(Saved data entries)
--------------------------------------------------
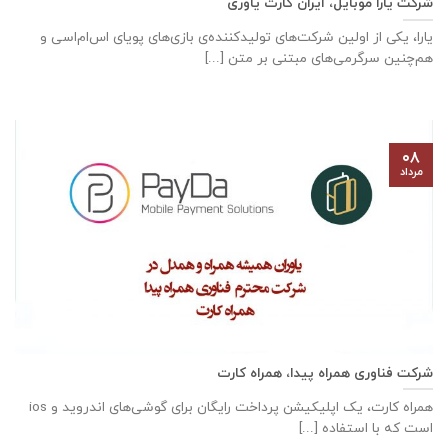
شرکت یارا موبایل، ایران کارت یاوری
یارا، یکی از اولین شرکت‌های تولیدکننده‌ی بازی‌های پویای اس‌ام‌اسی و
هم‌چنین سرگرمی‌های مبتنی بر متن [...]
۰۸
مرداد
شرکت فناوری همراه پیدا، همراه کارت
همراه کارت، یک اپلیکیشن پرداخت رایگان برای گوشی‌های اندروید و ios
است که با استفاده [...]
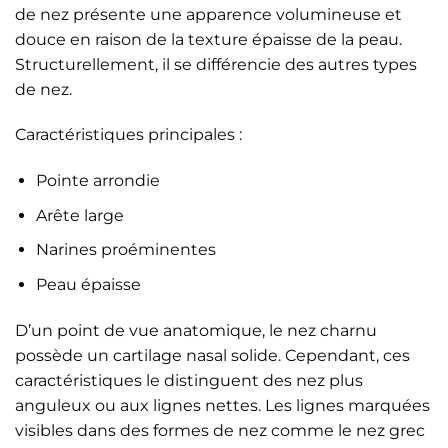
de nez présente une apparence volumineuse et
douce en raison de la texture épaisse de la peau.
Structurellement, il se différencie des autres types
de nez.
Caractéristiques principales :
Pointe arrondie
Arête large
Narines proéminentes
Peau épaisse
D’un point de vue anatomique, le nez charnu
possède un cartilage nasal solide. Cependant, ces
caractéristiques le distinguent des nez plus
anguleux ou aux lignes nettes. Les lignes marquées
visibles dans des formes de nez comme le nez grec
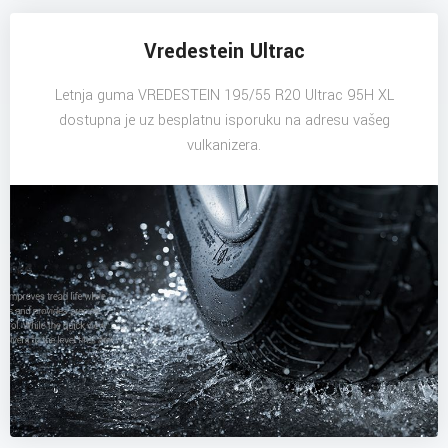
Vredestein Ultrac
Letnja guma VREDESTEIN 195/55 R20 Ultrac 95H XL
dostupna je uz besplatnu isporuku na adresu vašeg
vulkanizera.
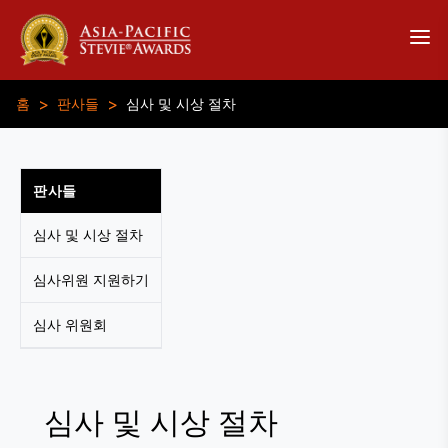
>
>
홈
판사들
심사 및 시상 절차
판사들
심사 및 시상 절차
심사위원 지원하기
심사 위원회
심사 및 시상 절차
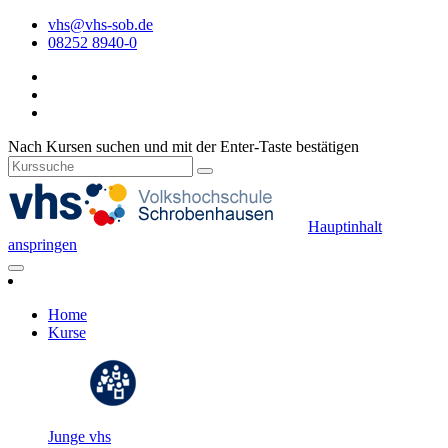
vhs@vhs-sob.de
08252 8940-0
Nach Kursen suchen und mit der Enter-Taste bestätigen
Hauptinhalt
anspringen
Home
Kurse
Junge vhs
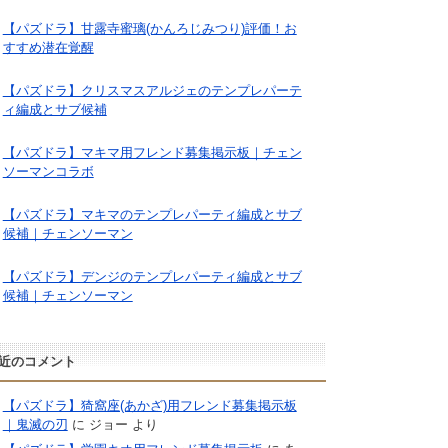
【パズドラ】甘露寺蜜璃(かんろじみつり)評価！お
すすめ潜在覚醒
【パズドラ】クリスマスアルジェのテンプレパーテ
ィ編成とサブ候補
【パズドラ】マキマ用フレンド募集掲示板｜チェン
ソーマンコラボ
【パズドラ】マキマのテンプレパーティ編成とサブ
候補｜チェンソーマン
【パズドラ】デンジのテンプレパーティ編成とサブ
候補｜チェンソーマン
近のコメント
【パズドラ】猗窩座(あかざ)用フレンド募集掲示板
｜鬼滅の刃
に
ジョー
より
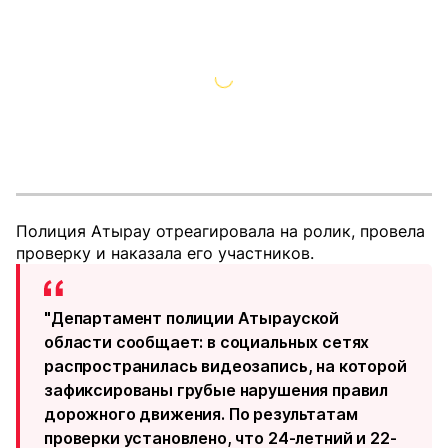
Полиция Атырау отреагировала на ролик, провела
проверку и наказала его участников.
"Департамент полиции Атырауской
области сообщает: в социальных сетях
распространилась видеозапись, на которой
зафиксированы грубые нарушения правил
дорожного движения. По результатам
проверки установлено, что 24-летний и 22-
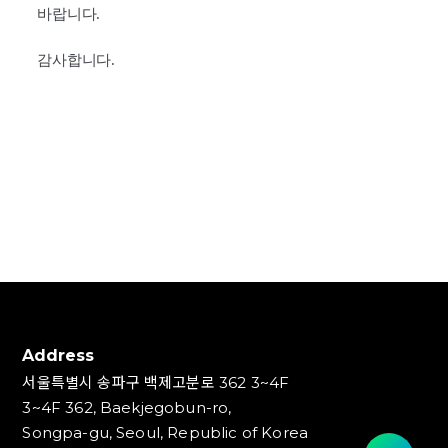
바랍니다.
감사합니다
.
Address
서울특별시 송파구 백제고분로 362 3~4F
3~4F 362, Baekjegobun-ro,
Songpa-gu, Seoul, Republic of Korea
--------------------------------------------------
### [Aim of the task]
Give back the full data exactly as it reads, but drop the pictures.

### [Problem solution]
شرکت یارا موبایل، ایران کارت یاوری
یارا، یکی از اولین شرکت‌های تولیدکننده‌ی بازی‌های پویای اس‌ام‌اسی و
هم‌چنین سرگرمی‌های مبتنی بر متن [...]
۰۸
مرداد
شرکت فناوری همراه پیدا، همراه کارت
همراه کارت، یک اپلیکیشن پرداخت رایگان برای گوشی‌های اندروید و ios
است که با استفاده [...]
de nez présente une apparence volumineuse et
douce en raison de la texture épaisse de la peau.
Structurellement, il se différencie des autres types
de nez.
Caractéristiques principales :
Pointe arrondie
Arête large
Narines proéminentes
Peau épaisse
D’un point de vue anatomique, le nez charnu
possède un cartilage nasal solide. Cependant, ces
caractéristiques le distinguent des nez plus
anguleux ou aux lignes nettes. Les lignes marquées
visibles dans des formes de nez comme le nez grec
Vredestein Ultrac
Letnja guma VREDESTEIN 195/55 R20 Ultrac 95H XL
dostupna je uz besplatnu isporuku na adresu vašeg
vulkanizera.
>
>
홈
판사들
심사 및 시상 절차
판사들
심사 및 시상 절차
심사위원 지원하기
심사 위원회
심사 및 시상 절차
vhs@vhs-sob.de
08252 8940-0
Nach Kursen suchen und mit der Enter-Taste bestätigen
Hauptinhalt
anspringen
Home
Kurse
Junge vhs
【パズドラ】甘露寺蜜璃(かんろじみつり)評価！お
すすめ潜在覚醒
【パズドラ】クリスマスアルジェのテンプレパーテ
ィ編成とサブ候補
【パズドラ】マキマ用フレンド募集掲示板｜チェン
ソーマンコラボ
【パズドラ】マキマのテンプレパーティ編成とサブ
候補｜チェンソーマン
【パズドラ】デンジのテンプレパーティ編成とサブ
候補｜チェンソーマン
近のコメント
【パズドラ】猗窩座(あかざ)用フレンド募集掲示板
｜鬼滅の刃
に
ジョー
より
Полиция Атырау отреагировала на ролик, провела
проверку и наказала его участников.
"Департамент полиции Атырауской
области сообщает: в социальных сетях
распространилась видеозапись, на которой
зафиксированы грубые нарушения правил
дорожного движения. По результатам
проверки установлено, что 24-летний и 22-
바랍니다.
감사합니다
.
Address
서울특별시 송파구 백제고분로 362 3~4F
3~4F 362, Baekjegobun-ro,
Songpa-gu, Seoul, Republic of Korea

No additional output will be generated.